I have two set of queries with multiple case statements. I need to achieve the same logic in pyspark. I tried but I'm facing some difficulties with multiple when. Any help would be appreciatable.
FIRST QUERY
case
when appointment_date is null
then 0
when resolution_desc in (
'CSTXCL - OK BY PHONE'
)
or resolution_des ilike '%NO VAN ROLL%'
then 0
when status in ('PENDING','CANCELLED')
then 0
when ticket_type = 'install'
and appointment_required is true
end as truck_roll
SECOND QUERY
case when status = 'COMPLETED' and resolution not in ('CANCELLING ORDER','CANCEL ORDER')

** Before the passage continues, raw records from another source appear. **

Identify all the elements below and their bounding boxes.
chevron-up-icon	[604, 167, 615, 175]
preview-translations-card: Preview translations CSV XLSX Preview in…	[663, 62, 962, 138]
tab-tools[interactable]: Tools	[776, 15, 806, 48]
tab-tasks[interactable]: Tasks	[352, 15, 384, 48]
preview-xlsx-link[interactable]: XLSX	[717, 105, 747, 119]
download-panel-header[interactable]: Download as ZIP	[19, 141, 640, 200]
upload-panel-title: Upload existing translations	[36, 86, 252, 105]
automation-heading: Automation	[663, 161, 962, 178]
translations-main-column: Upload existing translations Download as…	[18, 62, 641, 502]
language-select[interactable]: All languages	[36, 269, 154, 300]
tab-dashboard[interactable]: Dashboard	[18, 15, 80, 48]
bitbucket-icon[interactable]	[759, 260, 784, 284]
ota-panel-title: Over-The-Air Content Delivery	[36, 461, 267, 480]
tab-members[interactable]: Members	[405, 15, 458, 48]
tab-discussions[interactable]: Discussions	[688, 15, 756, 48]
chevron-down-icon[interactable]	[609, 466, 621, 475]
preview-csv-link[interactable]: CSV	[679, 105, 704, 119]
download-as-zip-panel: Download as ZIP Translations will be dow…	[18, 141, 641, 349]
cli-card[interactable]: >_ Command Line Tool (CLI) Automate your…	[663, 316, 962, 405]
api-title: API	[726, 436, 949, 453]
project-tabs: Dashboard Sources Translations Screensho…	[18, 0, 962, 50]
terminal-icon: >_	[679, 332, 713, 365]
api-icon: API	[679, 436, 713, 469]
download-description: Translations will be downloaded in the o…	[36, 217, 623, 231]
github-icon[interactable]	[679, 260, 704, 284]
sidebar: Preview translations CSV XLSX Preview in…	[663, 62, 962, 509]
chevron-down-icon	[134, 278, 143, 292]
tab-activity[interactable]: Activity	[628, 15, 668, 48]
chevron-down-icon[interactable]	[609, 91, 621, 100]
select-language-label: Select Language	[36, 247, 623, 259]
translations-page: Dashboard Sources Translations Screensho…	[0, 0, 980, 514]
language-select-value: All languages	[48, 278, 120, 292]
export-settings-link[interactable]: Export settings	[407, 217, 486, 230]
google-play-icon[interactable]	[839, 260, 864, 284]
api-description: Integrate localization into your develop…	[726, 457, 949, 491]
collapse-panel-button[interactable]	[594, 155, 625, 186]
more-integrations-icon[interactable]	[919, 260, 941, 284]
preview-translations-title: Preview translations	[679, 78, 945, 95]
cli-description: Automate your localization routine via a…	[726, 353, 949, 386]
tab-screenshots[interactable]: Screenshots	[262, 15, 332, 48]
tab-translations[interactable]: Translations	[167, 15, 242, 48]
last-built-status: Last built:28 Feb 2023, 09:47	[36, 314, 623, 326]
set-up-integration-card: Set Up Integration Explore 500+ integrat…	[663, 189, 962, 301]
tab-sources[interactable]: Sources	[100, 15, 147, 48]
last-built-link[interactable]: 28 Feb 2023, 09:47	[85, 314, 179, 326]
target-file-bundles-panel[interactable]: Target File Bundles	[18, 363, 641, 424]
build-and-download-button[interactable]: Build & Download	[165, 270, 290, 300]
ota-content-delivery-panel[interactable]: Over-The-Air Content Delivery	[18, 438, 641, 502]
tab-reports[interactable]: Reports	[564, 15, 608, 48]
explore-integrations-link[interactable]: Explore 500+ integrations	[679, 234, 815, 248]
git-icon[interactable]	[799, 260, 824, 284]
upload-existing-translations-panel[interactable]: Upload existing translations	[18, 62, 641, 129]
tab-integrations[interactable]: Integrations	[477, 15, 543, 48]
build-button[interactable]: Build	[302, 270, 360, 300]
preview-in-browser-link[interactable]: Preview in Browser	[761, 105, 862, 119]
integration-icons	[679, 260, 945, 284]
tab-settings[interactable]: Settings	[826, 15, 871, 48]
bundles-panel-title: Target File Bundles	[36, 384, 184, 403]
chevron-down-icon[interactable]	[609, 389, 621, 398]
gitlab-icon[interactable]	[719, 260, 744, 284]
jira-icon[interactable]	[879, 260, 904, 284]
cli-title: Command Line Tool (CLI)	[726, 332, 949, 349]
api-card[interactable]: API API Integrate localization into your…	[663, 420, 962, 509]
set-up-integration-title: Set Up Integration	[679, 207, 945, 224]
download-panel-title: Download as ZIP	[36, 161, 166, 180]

then 1 else 0 end as completed,
case when status = 'CANCELLED' or ( status in ('COMPLETED','PENDING' ) and resolution_desc in ('CANCELLING ORDER','CANCEL ORDER') ) then 1 else 0 end as cancelled.

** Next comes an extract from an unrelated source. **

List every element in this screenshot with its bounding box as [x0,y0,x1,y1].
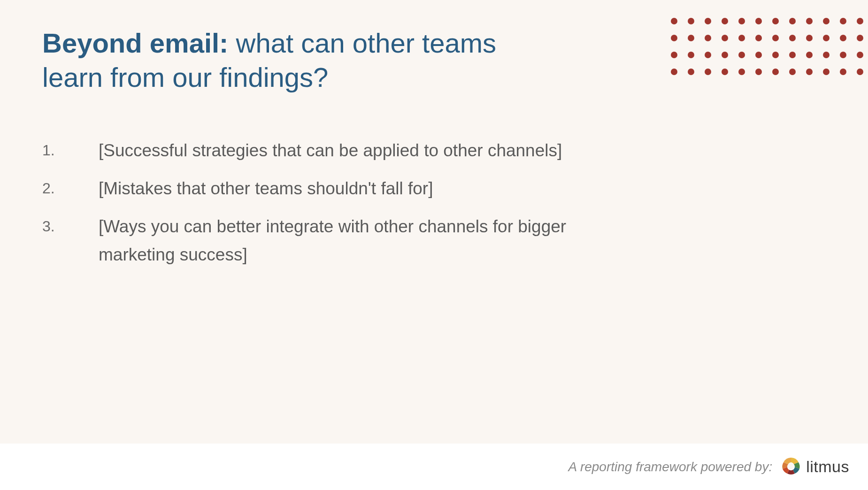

I tried the below code for second query but not working:
sparkdf.withColumn('completed', f.when((sparkdf.ticket_status =='COMPLETED') & (~sparkdf.resolution_description.isin('CANCELLING ORDER','CANCEL ORDER','CLOSE SRO')),1).otherwise(0))\
.withColumn('cancelled', f.when((sparkdf.ticket_status == 'CANCELLED') | (sparkdf.ticket_status.isin('COMPLETED','PENDING')) & (sparkdf.resolution_description.isin('CANCELLING ORDER','CANCEL ORDER','CLOSE SRO')),1).otherwise(0))
df.createOrReplaceTempView('df_view'), to use sql use:df = spark.sql('''your_sql_query from df_view''')